La pila de energía de Arizona se instaló en uno de los mayores cohetes de Las Antípodas. Este cohete estaba propulsado por combustible isótopo que se generaba en la propia pila de energía, y el aparato se colocó en órbita en torno a la Tierra. Otro cohete mucho más pequeño actuaba de lanzadera entre el satélite y la Tierra, llevando provisiones al personal de la pila de energía y trayendo combustible radiactivo sintético con el que alimentar la hambrienta tecnología de la Tierra.
Como dirigente del Sindicato de Energía, Harriman apoyó la idea del satélite productor… con un oculto designio: llegar a propulsar una astronave a la Luna con combustible manufacturado en el satélite artificial, y realizar así el primer viaje a la Luna con la menor dilación posible. Ni siquiera trató de llamar la atención del Departamento de Defensa, que dormitaba en un agradable sopor; no deseaba ninguna subvención gubernamental, la empresa era cosa segura; cualquiera podría realizarla…, pero la realizaría él, Delos Harriman. Él tenía la astronave; no tardaría en tener el combustible.
La astronave era una antigua nave de transporte de su propia línea de Las Antípodas, sin sus motores de combustible…; incluso había sido rebautizada con el nombre de Santa María en lugar de su antiguo de Ciudad de Brisbane.
Pero el combustible tardaba en llegar. El combustible se reservaba con preferencia para el cohete-lanzadera; las necesidades de energía de un Continente racionado venían en segundo lugar… y esas necesidades superaban lo que él satélite podía ofrecer. En lugar de hallarse dispuesto a ayudarle para efectuar un «inútil» viaje a la Luna, el Sindicato acudió a las seguras pero menos eficientes sales de uranio de baja temperatura y al agua pesada, y a las pilas de energía tipo Curie, como un medio de utilizar el uranio directamente para enfrentarse con la siempre creciente demanda de energía, en lugar de construir y lanzar más satélites.
Desgraciadamente, las pilas Curie no proporcionaron la elevada temperatura, similar a la del interior de una estrella, necesaria para producir los combustibles isótopos que se necesitaban para un cohete movido por energía atómica. Harriman tuvo que enfrentarse a regañadientes con el hecho de que tendría que utilizar presiones políticas para arrancar la necesaria autorización de prioridad para los combustibles que deseaba con destino a la; Santa María.
Entonces fue cuando estalló el satélite artificial.
Harriman fue arrancado de sus sombrías reflexiones por la voz de Dixon.

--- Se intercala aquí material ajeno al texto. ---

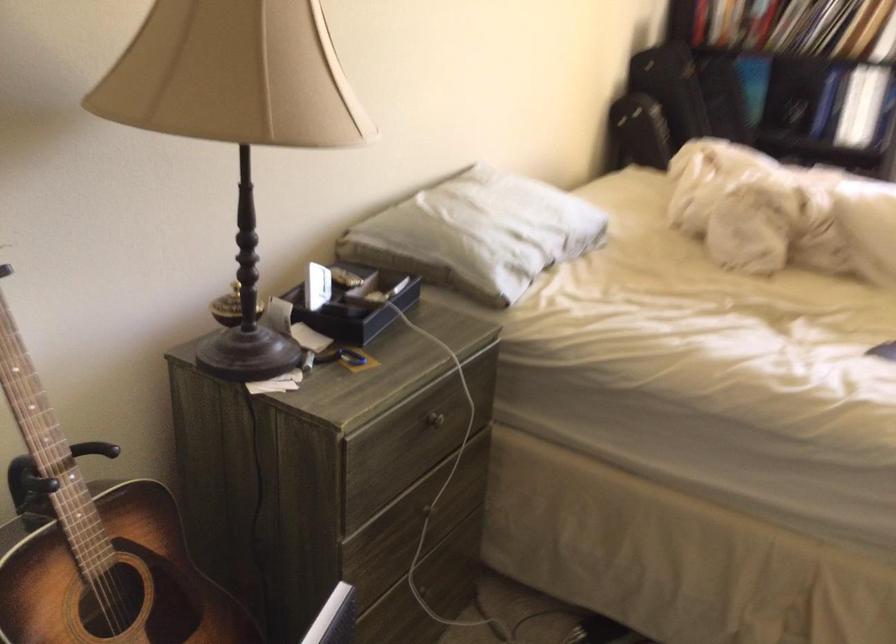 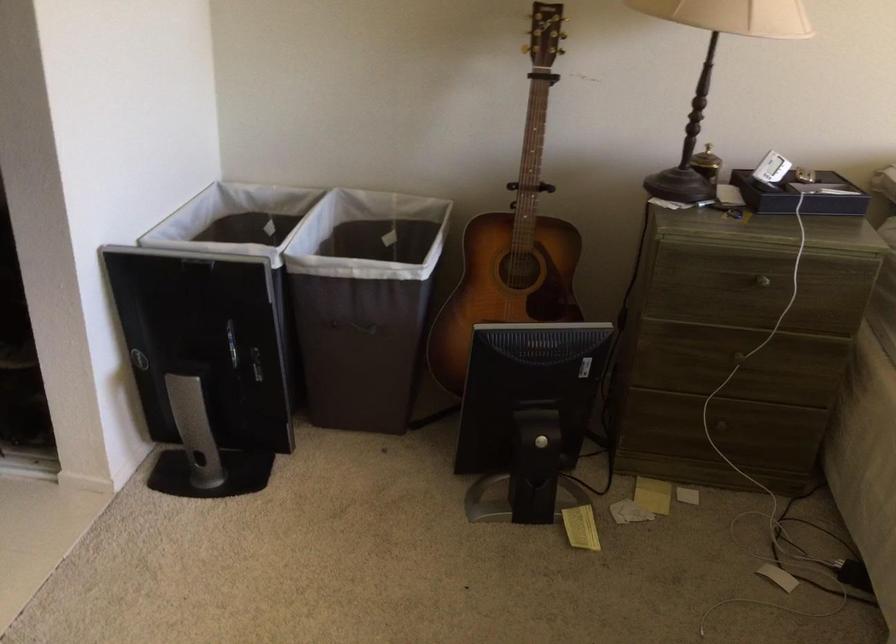 The point at (x=375, y=307) is marked in the first image. Where is the corresponding point in the second image?

(800, 194) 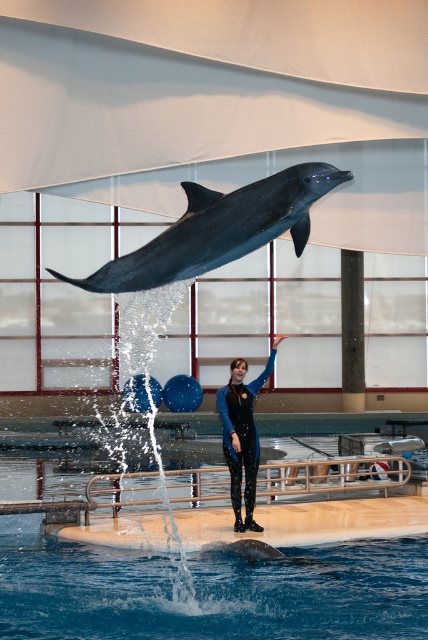 Question: Can you confirm if blue liquid water at center is positioned to the left of shiny dark blue dolphin at center?

Choices:
 (A) no
 (B) yes

Answer: (B)

Question: Which object is farther from the camera taking this photo?

Choices:
 (A) blue liquid water at center
 (B) shiny dark blue dolphin at center

Answer: (A)

Question: Does shiny dark blue dolphin at center have a larger size compared to blue rubber wetsuit at center?

Choices:
 (A) no
 (B) yes

Answer: (A)

Question: Which point is closer to the camera?

Choices:
 (A) blue liquid water at center
 (B) blue rubber wetsuit at center
 (C) shiny dark blue dolphin at center

Answer: (C)

Question: Does shiny dark blue dolphin at center have a smaller size compared to blue rubber wetsuit at center?

Choices:
 (A) no
 (B) yes

Answer: (B)

Question: Which point appears farthest from the camera in this image?

Choices:
 (A) (255, 592)
 (B) (290, 225)
 (C) (243, 456)

Answer: (C)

—El informe de operaciones parece satisfactorio, señores. Si no surgen objeciones, lo daremos por aceptado. Observen que en los próximos noventa días alcanzaremos de nuevo el nivel de energía existente antes de que dejara de funcionar la pila Arizona.

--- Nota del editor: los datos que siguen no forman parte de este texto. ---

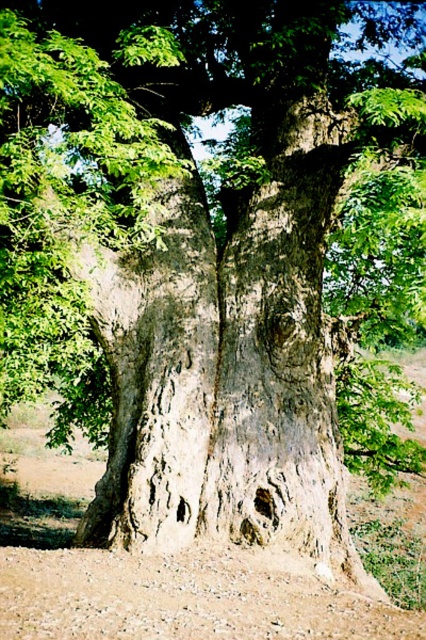 You are a gardener planning to plant a new tree sapling. You have two spots in mind near the ancient tree. One is at the center, marked as brown sandy soil at center, and the other is at lower center, labeled as brown sandy soil at lower center. Which location is higher in elevation?

The brown sandy soil at center is positioned under brown sandy soil at lower center, meaning the lower center location is higher in elevation.

You are a gardener who wants to plant a new sapling. You have two spots in mind near the ancient tree. One is the brown sandy soil at center and the other is the brown sandy soil at lower center. Which spot is farther from the other?

The brown sandy soil at center is 4.21 feet away from the brown sandy soil at lower center, so the brown sandy soil at center is farther from the brown sandy soil at lower center by 4.21 feet.

You are standing in front of the ancient tree and want to place a small statue exactly where the brown sandy soil at center and brown sandy soil at lower center meet. Which direction should you walk from your current position to reach the meeting point?

You should walk towards the brown sandy soil at lower center because the brown sandy soil at center is closer to you, so the meeting point between them would be in the direction of the brown sandy soil at lower center. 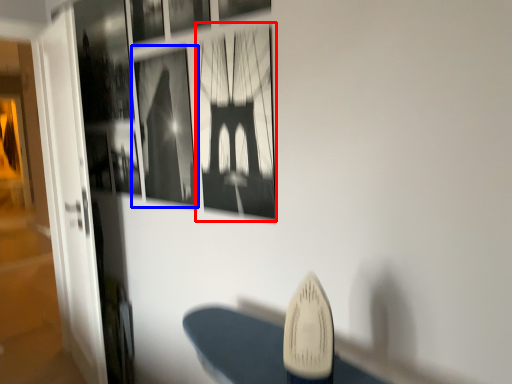 Question: Which point is further to the camera, picture frame (highlighted by a red box) or picture frame (highlighted by a blue box)?

Choices:
 (A) picture frame
 (B) picture frame

Answer: (B)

—Pero sin reservas para las necesidades futuras —señaló Harriman—. Han nacido muchos niños mientras estábamos sentados aquí.
—¿Puede considerarse esto como una objeción a la aceptación del informe, D. D?
—No. Sólo era una consideración complementaria.
—Muy bien. Veamos ahora el informe de relaciones públicas… permítanme, caballeros, que llame su atención hacia su primer párrafo. El vicepresidente en funciones recomienda un presupuesto extraordinario de pensiones, beneficios, becas, etc., para los familiares de la dotación del satélite artificial y del piloto del; Caronte: vean apéndice «C».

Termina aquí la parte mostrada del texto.